Under this process, all individuals who were still in Mexico waiting for court hearings could be quickly, safely, and humanely allowed to reenter the United States to pursue protection. In addition, any plan to unwind the deleterious effects of the MPP program should also account for those asylum seekers waiting in Mexico to be processed by CBP because of the government’s metering policy, ensuring that it does not exacerbate and perpetuate that harmful policy.

Given the extreme insecurity which most people in MPP face on a daily basis, the Biden administration must move fast to make this a reality.

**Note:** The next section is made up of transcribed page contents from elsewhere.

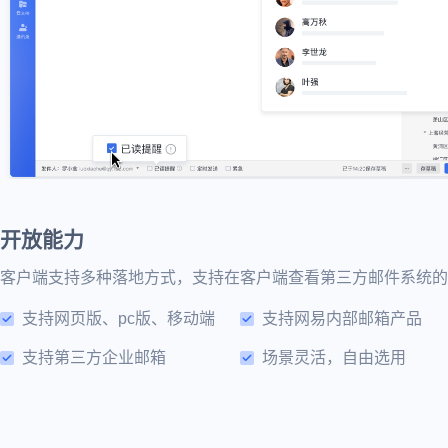
开放能力
客户端支持多种落地方式，支持在客户端查看第三方邮件系统的
支持网页版、pc版、移动端
支持网易内部邮箱产品
支持第三方企业邮箱
场景灵活，自由选用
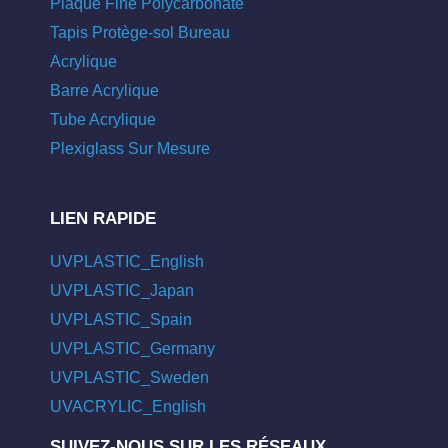
Plaque Fine Polycarbonate
Tapis Protège-sol Bureau
Acrylique
Barre Acrylique
Tube Acrylique
Plexiglass Sur Mesure
LIEN RAPIDE
UVPLASTIC_English
UVPLASTIC_Japan
UVPLASTIC_Spain
UVPLASTIC_Germany
UVPLASTIC_Sweden
UVACRYLIC_English
SUIVEZ-NOUS SUR LES RÉSEAUX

Addressing the harm to those already removed under MPP

While the staggered admissions process would provide immediate relief for those whose cases were still pending, more than 40,000 additional people had their chance of seeking protection eliminated by MPP. The Biden administration must establish a process by which these people are given a second chance to come to the United States. One way to do that would be through designating individuals removed as a result of MPP and other anti-asylum policies as a group qualified to openly access the U.S Refugee Admissions Program through Priority 2 (P-2) (“groups of special concern”). A version of this approach has also been recommended by the organization HIAS.

However, because the U.S. refugee process has its own limitations this should only be one option for those subject to MPP. The U.S. could also establish a process where individuals could travel to any U.S. consulate abroad and have their prior order of removal terminated, allowing them to travel back to the United States to seek asylum along with a grant of parole. ICE must not reinstate any removal order for individuals encountered inside the United States who entered without inspection following an MPP removal order.

There is no way to undo the damage which has already been done. But by rapidly admitting those with pending cases and providing a remedy for those already ordered removed, the Biden administration can begin to heal the wounds caused by MPP.